Splish splash, looks at the plants

There is a house in there, somewhere.

Go native

Growing up in South Florida was fun and carefree. I spent most of my free time in our backyard pool that was surrounded by lush vegetation. Coconuts palms swayed next to a massive orange tree with its juicy fruits, and Christmas palms provided constant supplies of little red seed-rockets. The foliage around our white ranch-style house in Fort Lauderdale was diverse and colorful, and I thought that this setting was completely normal and natural.

Then we moved to Boca. This move was the South Florida equivalent of sending the urbanophile Zsa Zsa Gabor to Green Acres, although our family never really left the city far behind. We ended up commuting up and down I-95 everyday to continue our real life in northern Ft. Lauderdale (the good side of the tracks). Traffic in the early 80s was light, and most destinations were accessible in less than 30 minutes.

But what a difference a half-hour makes. Here is where I discovered natural Florida – the Florida that could not be tamed nor prevented from invading the house. The spiders! The snakes! It was enough to “allow” me to get my first dog, Buffy, whose real purpose was to act as a snake-buffer for my mother.
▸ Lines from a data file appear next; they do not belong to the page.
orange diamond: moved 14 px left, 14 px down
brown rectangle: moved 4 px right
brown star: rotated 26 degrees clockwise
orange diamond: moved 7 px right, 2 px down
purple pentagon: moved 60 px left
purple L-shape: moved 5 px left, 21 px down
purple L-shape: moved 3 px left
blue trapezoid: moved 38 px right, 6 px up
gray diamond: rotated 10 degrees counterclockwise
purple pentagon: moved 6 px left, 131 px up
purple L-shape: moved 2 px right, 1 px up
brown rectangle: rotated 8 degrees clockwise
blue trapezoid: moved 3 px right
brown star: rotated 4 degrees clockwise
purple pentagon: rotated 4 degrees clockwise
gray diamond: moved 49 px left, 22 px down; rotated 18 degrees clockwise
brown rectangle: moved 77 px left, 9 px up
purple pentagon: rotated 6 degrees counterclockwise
Mind you, this spot on the Hillsborough Canal was not the Everglades, but it was west of I-95, which is those days was a mix of golf course communities and the jungle (the jungle has since been removed). My dad opted for the jungle, so there were only four other houses within a several mile radius. Our mini-development was called Rio del Mar, meaning River of the Sea. It was also the end of the road.

Although our newly constructed house had a pool in the front yard (and a basement no less, where Buffy slept), I didn’t spend much time in that pool, mainly because I was worn out from training every day with my swim team. Also, there were no other kids in the “neighborhood” to splash around with, so I opted to go exploring in the piney woods with Buffy.
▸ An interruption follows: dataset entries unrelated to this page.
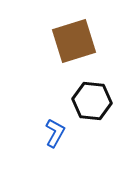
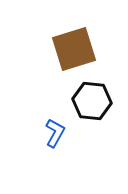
brown square: moved 8 px down
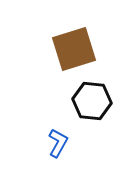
blue L-shape: moved 3 px right, 10 px down
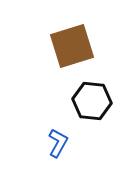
brown square: moved 2 px left, 3 px up
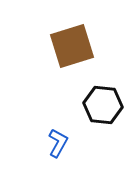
black hexagon: moved 11 px right, 4 px down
The area was covered with sugar sand, the whitish kind that is terrible for farming but fine and dandy for native plants. Above us soared huge pine trees, and around us the saw palmettos grew like weeds. These plants were one of the best features of our two-acre property, as a large clump of them had been preserved when the lot was carved out of the jungle, and inside this impenetrable thicket lived lots of bunnies and creepy-crawlies.
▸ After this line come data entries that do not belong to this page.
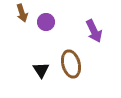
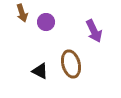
black triangle: moved 1 px left, 1 px down; rotated 30 degrees counterclockwise
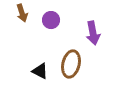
purple circle: moved 5 px right, 2 px up
purple arrow: moved 1 px left, 2 px down; rotated 15 degrees clockwise
brown ellipse: rotated 28 degrees clockwise
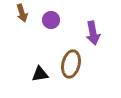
black triangle: moved 3 px down; rotated 36 degrees counterclockwise
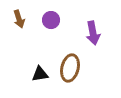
brown arrow: moved 3 px left, 6 px down
brown ellipse: moved 1 px left, 4 px down
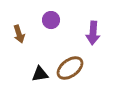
brown arrow: moved 15 px down
purple arrow: rotated 15 degrees clockwise
brown ellipse: rotated 40 degrees clockwise
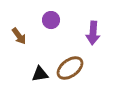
brown arrow: moved 2 px down; rotated 18 degrees counterclockwise
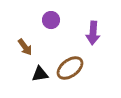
brown arrow: moved 6 px right, 11 px down
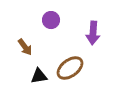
black triangle: moved 1 px left, 2 px down
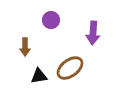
brown arrow: rotated 36 degrees clockwise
Most of the other houses in Boca Raton had obliterated the jungle to create endless lawns, but we kept a slice of it. Ironically, two decades later, I had to spend thousands of dollars to recreate a native habitat that from my childhood had been provided by nature, for free. And I love this little yard, too.

So take a lesson from this little story. As much as possible, preserve what God has given us instead of trying to create something better. You can’t. The exotic trees of my first home have long ago died of diseases such as yellowing and citrus canker, or turned out to be destructive invaders, like melaleuca. My new native plants, on the other hand, are flourishing and don’t even need to be watered. City or country, they belong here.